Connectez-vous pour créer une nouvelle archive.
À commencer par la combe de Château Queyras: un petit km de rapide large de 2 à 5 mètres, coincé entre deux parois verticales de 20m: "stairway to heaven" comme disent les anglo-saxons, a priori pas trop difficile, mais vraiment intimidant. À l'embarquement j'ai le sentiment d'être un veau qu'on amène à l'abattoir. Je me souviens d'un article de CKM où Raphaël Thiébaut parle de la combe, que j'avais lu plein d'envie il y a une dizaine d'années, alors que je n'avais pas encore commencé le kayak. J'allais enfin devenir acteur de cette descente, mais là, avec un mélange d'appréhension, de mauvaise conscience (on ne pagaie pas seul, parait-il) et de respect pour l'endroit, je n'en mène pas large. Du haut on ne voit pas grand chose mais j'avais pu repérer un des "crux" de la descente, en tout cas avec ce niveau d'eau: deux blocs difficiles à contourner, suivis d'un passage étroit où l'eau cisaille: là où la plupart des pagayeurs se vautrent dans les vidéos. À l'entrée de la combe je prends mon temps pour me chauffer un peu. Quand j'arrive sur le passage, mon stress et ma concentration sont au maximum: tout passe sans problème. Il faut dire qu'on avait descendu plus dur dans les jours précédents. 20m plus loin un petit seuil atterrit dans une piscine. Je me détends, sentant que le plus dur est fait. Pour la première fois je ressens le bonheur d'être dans cette combe. Je prends le temps d'observer les via-ferratistes qui me surplombent d'une dizaine de mètres. En aval quelques passages délicats m'attendent encore, mais je suis hyper confiant: plus rien ne peut m'arriver.

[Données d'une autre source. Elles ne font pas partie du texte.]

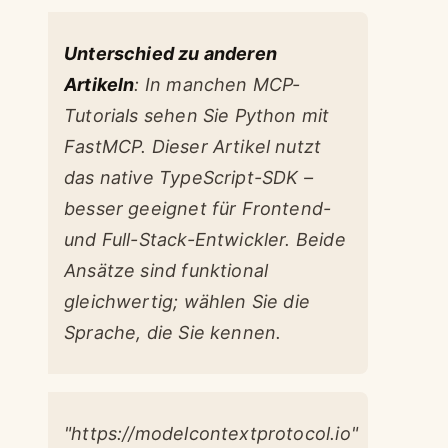
Unterschied zu anderen
Artikeln
: In manchen MCP-
Tutorials sehen Sie Python mit
FastMCP. Dieser Artikel nutzt
das native TypeScript-SDK –
besser geeignet für Frontend-
und Full-Stack-Entwickler. Beide
Ansätze sind funktional
gleichwertig; wählen Sie die
Sprache, die Sie kennen.
"https://modelcontextprotocol.io"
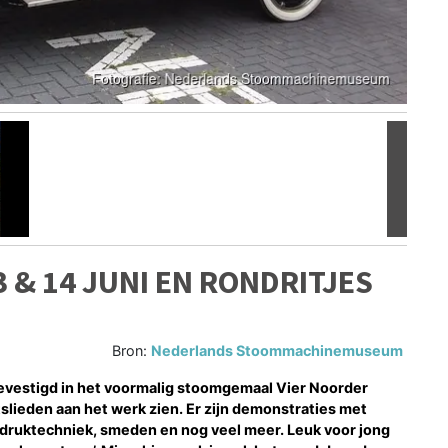
Volgen
 & 14 JUNI EN RONDRITJES
Bron:
Nederlands Stoommachinemuseum
estigd in het voormalig stoomgemaal Vier Noorder
tslieden aan het werk zien. Er zijn demonstraties met
druktechniek, smeden en nog veel meer. Leuk voor jong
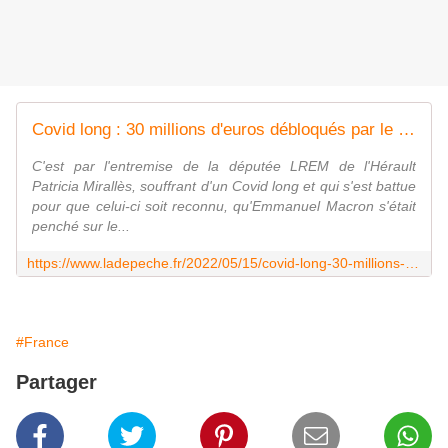
Covid long : 30 millions d'euros débloqués par le gouvernement
C'est par l'entremise de la députée LREM de l'Hérault
Patricia Mirallès, souffrant d'un Covid long et qui s'est battue
pour que celui-ci soit reconnu, qu'Emmanuel Macron s'était
penché sur le...
https://www.ladepeche.fr/2022/05/15/covid-long-30-millions-deuros-debloques-par-le-gouvernement-10297333.php
#France
Partager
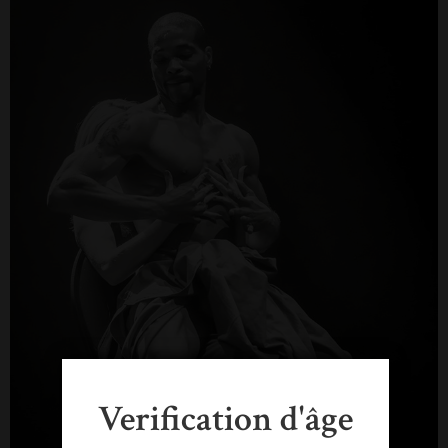
Verification d'âge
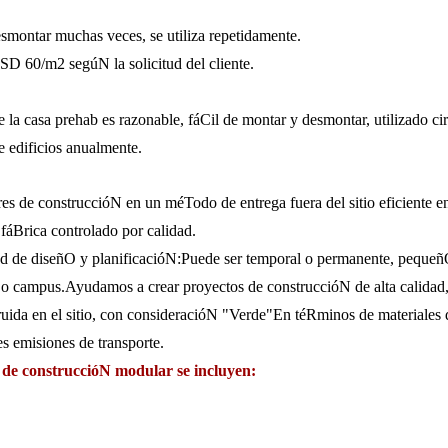
smontar muchas veces, se utiliza repetidamente.
SD 60/m2 segúN la solicitud del cliente.
 casa prehab es razonable, fáCil de montar y desmontar, utilizado cir
e edificios anualmente.
de construccióN en un méTodo de entrega fuera del sitio eficiente en re
fáBrica controlado por calidad.
d de diseñO y planificacióN:Puede ser temporal o permanente, pequeñO o
o o campus.Ayudamos a crear proyectos de construccióN de alta calidad,
ida en el sitio, con consideracióN "Verde"En téRminos de materiales d
es emisiones de transporte.
s de construccióN modular se incluyen:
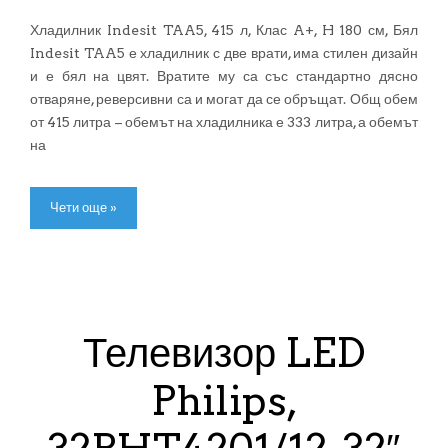
Хладилник Indesit TAA5, 415 л, Клас A+, H 180 см, Бял
Indesit TAA5 е хладилник с две врати, има стилен дизайн
и е бял на цвят. Вратите му са със стандартно дясно
отваряне, реверсивни са и могат да се обръщат. Общ обем
от 415 литра – обемът на хладилника е 333 литра, а обемът
на
Чети още »
Телевизор LED
Philips,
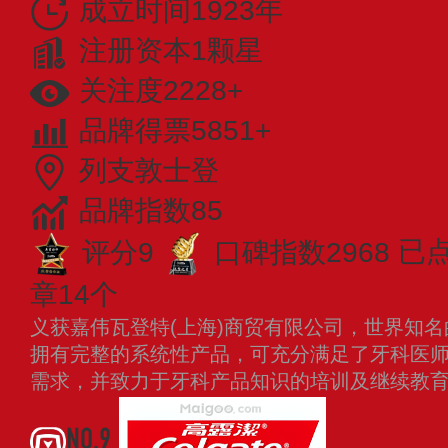
成立时间1923年
注册资本1颗星
关注度2228+
品牌得票5851+
列支敦士登
品牌指数85
评分9
口碑指数2968
已
章14个
义获嘉伟瓦登特(上海)商贸有限公司，世界知
拥有完整的系统性产品，可充分满足了牙科医
需求，并致力于牙科产品知识的培训及继续教
NO.9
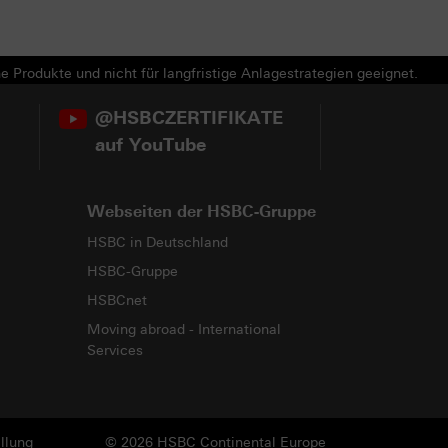
e Produkte und nicht für langfristige Anlagestrategien geeignet.
@HSBCZERTIFIKATE
auf YouTube
Webseiten der HSBC-Gruppe
HSBC in Deutschland
HSBC-Gruppe
HSBCnet
Moving abroad - International
Services
llung
© 2026 HSBC Continental Europe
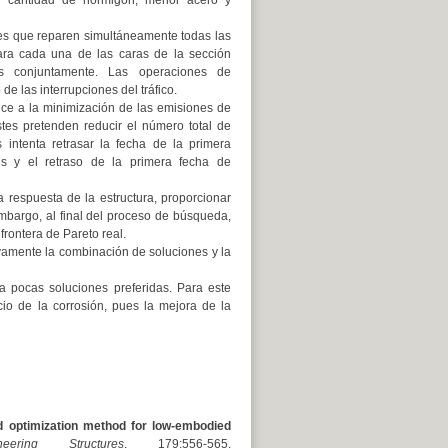
 cantidad de hormigón, menor acero y
es que reparen simultáneamente todas las
para cada una de las caras de la sección
es conjuntamente. Las operaciones de
 las interrupciones del tráfico.
uce a la minimización de las emisiones de
tes pretenden reducir el número total de
intenta retrasar la fecha de la primera
es y el retraso de la primera fecha de
 respuesta de la estructura, proporcionar
mbargo, al final del proceso de búsqueda,
rontera de Pareto real.
sivamente la combinación de soluciones y la
 pocas soluciones preferidas. Para este
cio de la corrosión, pues la mejora de la
d optimization method for low-embodied
neering Structures
, 179:556-565.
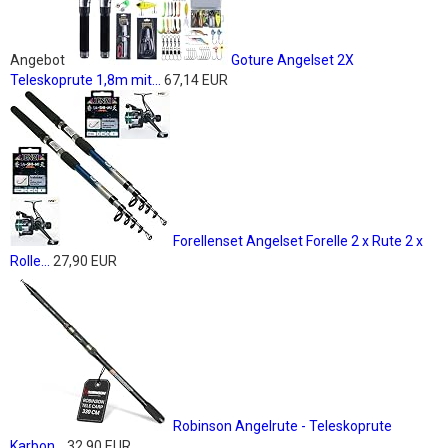
Angebot
Goture Angelset 2X
Teleskoprute 1,8m mit...
67,14 EUR
Forellenset Angelset Forelle 2 x Rute 2 x
Rolle...
27,90 EUR
Robinson Angelrute - Teleskoprute
Karbon...
32,90 EUR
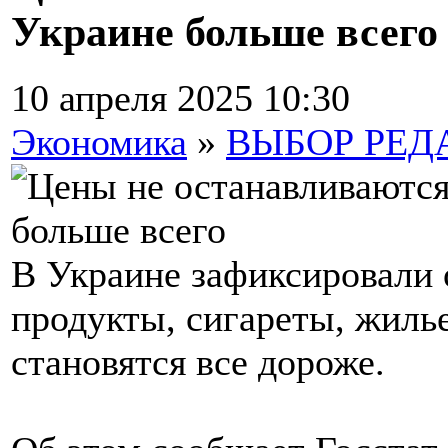
Украине больше всего
10 апреля 2025 10:30
Экономика
»
ВЫБОР РЕД
В Украине зафиксировали 
продукты, сигареты, жилье
становятся все дороже.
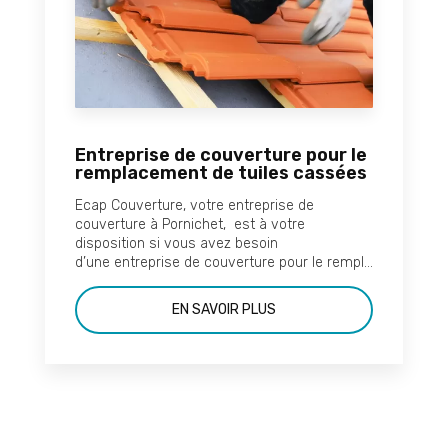
Entreprise de couverture pour le
remplacement de tuiles cassées
Ecap Couverture, votre entreprise de
couverture à Pornichet, est à votre
disposition si vous avez besoin
d’une entreprise de couverture pour le rempl...
EN SAVOIR PLUS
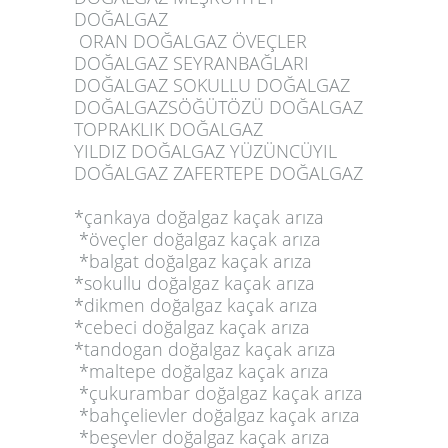
DOĞALGAZ
ORAN DOĞALGAZ ÖVEÇLER
DOĞALGAZ SEYRANBAĞLARI
DOĞALGAZ SOKULLU DOĞALGAZ
DOĞALGAZSÖĞÜTÖZÜ DOĞALGAZ
TOPRAKLIK DOĞALGAZ
YILDIZ DOĞALGAZ YÜZÜNCÜYIL
DOĞALGAZ ZAFERTEPE DOĞALGAZ
*çankaya doğalgaz kaçak arıza
*öveçler doğalgaz kaçak arıza
*balgat doğalgaz kaçak arıza
*sokullu doğalgaz kaçak arıza
*dikmen doğalgaz kaçak arıza
*cebeci doğalgaz kaçak arıza
*tandogan doğalgaz kaçak arıza
*maltepe doğalgaz kaçak arıza
*çukurambar doğalgaz kaçak arıza
*bahçelievler doğalgaz kaçak arıza
*beşevler doğalgaz kaçak arıza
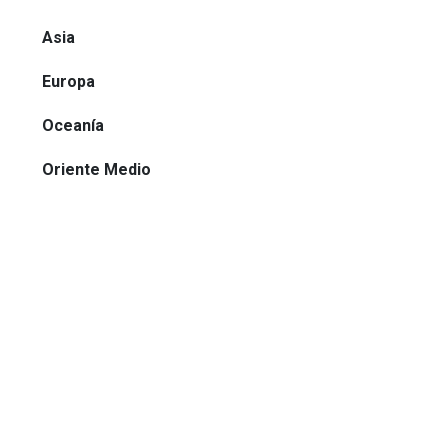
Asia
Europa
Oceanía
Oriente Medio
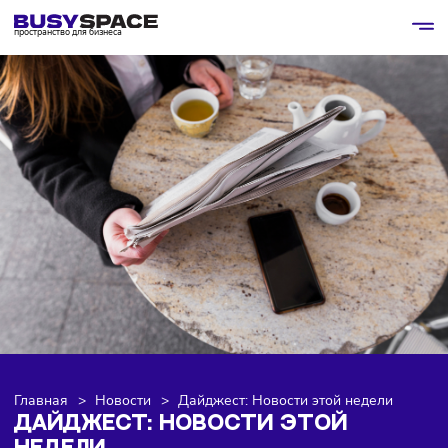
пространство для бизнеса
Главная
>
Новости
>
Дайджест: Новости этой недели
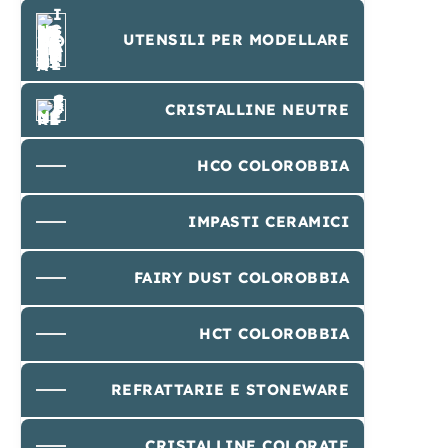
UTENSILI PER MODELLARE
CRISTALLINE NEUTRE
HCO COLOROBBIA
IMPASTI CERAMICI
FAIRY DUST COLOROBBIA
HCT COLOROBBIA
REFRATTARIE E STONEWARE
CRISTALLINE COLORATE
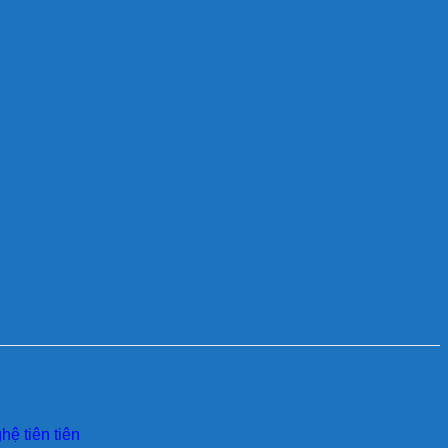
ệ tiên tiên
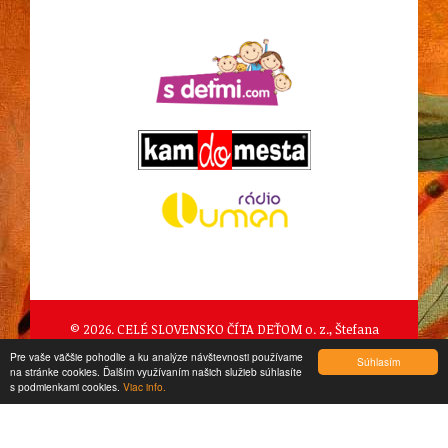
© 2026. CELÉ SLOVENSKO ČÍTA DEŤOM o. z., Štefana
Pilárika 989/2, Očová
Pre vaše väčšie pohodlie a ku analýze návštevnosti používame
Súhlasím
na stránke cookies. Ďalším využívaním našich služieb súhlasíte
created by
CTS Europe s.r.o.
s podmienkami cookies.
Viac info.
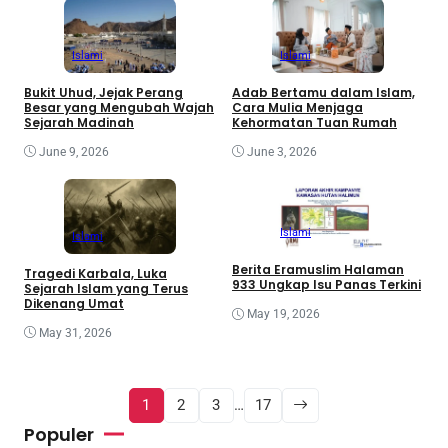
Islami
Islami
Bukit Uhud, Jejak Perang
Adab Bertamu dalam Islam,
Besar yang Mengubah Wajah
Cara Mulia Menjaga
Sejarah Madinah
Kehormatan Tuan Rumah
June 9, 2026
June 3, 2026
Islami
Islami
Berita Eramuslim Halaman
Tragedi Karbala, Luka
933 Ungkap Isu Panas Terkini
Sejarah Islam yang Terus
Dikenang Umat
May 19, 2026
May 31, 2026
1
2
3
…
17
Populer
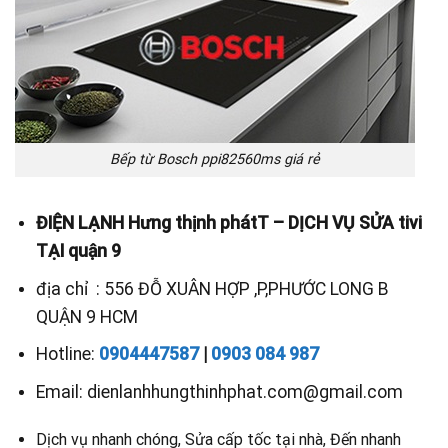
Bếp từ Bosch ppi82560ms giá rẻ
ĐIỆN LẠNH Hưng thịnh phátT – DỊCH VỤ SỬA tivi
TẠI quận 9
địa chỉ : 556 ĐỖ XUÂN HỢP ,P,PHƯỚC LONG B
QUẬN 9 HCM
Hotline:
0904447587
|
0903 084 987
Email: dienlanhhungthinhphat.com@gmail.com
Dịch vụ nhanh chóng, Sửa cấp tốc tại nhà, Đến nhanh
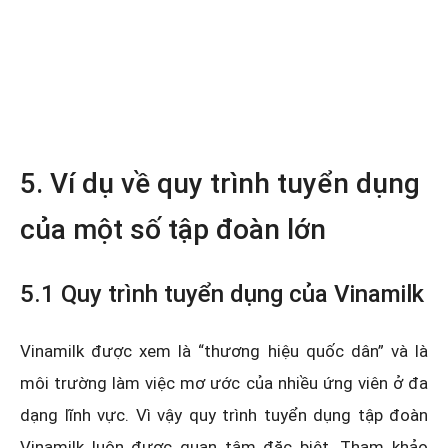
5. Ví dụ về quy trình tuyển dụng
của một số tập đoàn lớn
5.1 Quy trình tuyển dụng của Vinamilk
Vinamilk được xem là “thương hiệu quốc dân” và là
môi trường làm việc mơ ước của nhiều ứng viên ở đa
dạng lĩnh vực. Vì vậy quy trình tuyển dụng tập đoàn
Vinamilk luôn được quan tâm đặc biệt. Tham khảo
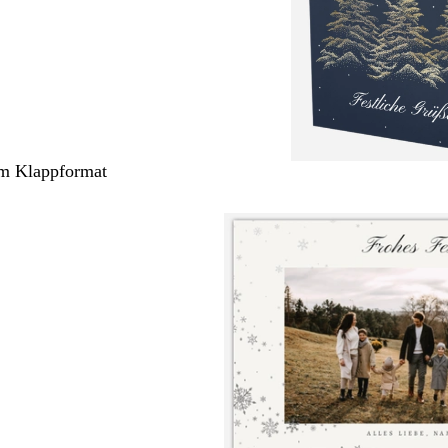
cm Klappformat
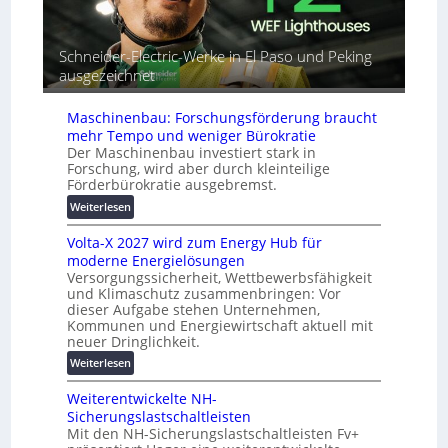
e
l
o
t
r
m
G
e
a
Schneider-Electric-Werke in El Paso und Peking
e
i
t
ausgezeichnet
r
h
i
ä
e
s
Maschinenbau: Forschungsförderung braucht
t
i
mehr Tempo und weniger Bürokratie
e
e
Der Maschinenbau investiert stark in
s
r
Forschung, wird aber durch kleinteilige
c
u
Förderbürokratie ausgebremst.
h
n
:
Weiterlesen
u
g
M
t
s
Volta-X 2027 wird zum Energy Hub für
a
z
l
moderne Energielösungen
s
u
ö
Versorgungssicherheit, Wettbewerbsfähigkeit
c
n
s
und Klimaschutz zusammenbringen: Vor
h
d
u
dieser Aufgabe stehen Unternehmen,
i
d
n
Kommunen und Energiewirtschaft aktuell mit
n
i
neuer Dringlichkeit.
g
e
g
e
:
Weiterlesen
n
i
n
V
b
t
Weiterentwickelte NH-
o
a
a
Sicherungslastschaltleisten
l
u
l
Mit den NH-Sicherungslastschaltleisten Fv+
t
:
e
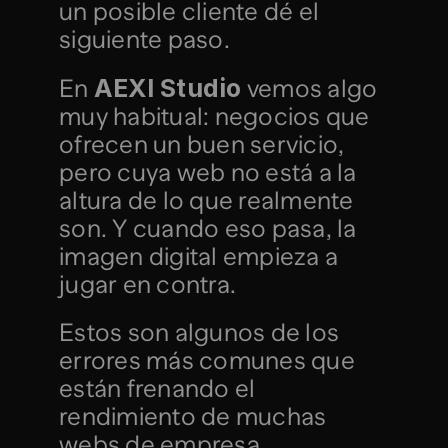
un posible cliente dé el 
siguiente paso.
AEXI Studio
En 
 vemos algo 
muy habitual: negocios que 
ofrecen un buen servicio, 
pero cuya web no está a la 
altura de lo que realmente 
son. Y cuando eso pasa, la 
imagen digital empieza a 
jugar en contra.
Estos son algunos de los 
errores más comunes que 
están frenando el 
rendimiento de muchas 
webs de empresa.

Je débarque au pont à la sortie de la combe, direction le dernier km de la combe de l'ange Gardien, avec notamment le rapide de la triple chute. Cet endroit photogénique me nargue également depuis des années puisqu'un poster arbore l'armoire "kayak" de mon garage. En arrivant sur site, ma confiance est bonne et après 10s de repérage, je sais que je vais la tenter. Le niveau d'eau ne laisse qu'une ligne réaliste: à ras des rochers RD. Le temps de repérer la chute située 50m en amont, et j'embarque. Cette première chute passe sans problème. Dans le contre, je m'aperçois combien la vue du haut de la route rendait les choses simples: ici, assis dans le kayak, la ligne "évidente" a disparu! Mais je suis trop confiant et il est trop tard pour hésiter: je me lance suivant le plan pré-établi. Au ras des rochers je suis un peu trop à droite et je sens mon kayak rebondir: heureusement ma ligne est conservée et je me présente pile au milieu pour le dernier seuil: la réception dans la mousse est super soft, je longe le rideau d'eau de la caverne sans la visiter: c'est gagné. Là, je profite de la beauté de l'endroit, et de ce nouveau point de vue sur la triple: magnifique. Le reste de la descente n'est qu'une formalité et je débarque à la Chapelue avec le sentiment du devoir accompli. Je peux savourer le meilleur sandwich jamais mangé au bord d'une rivière, et quelle rivière!»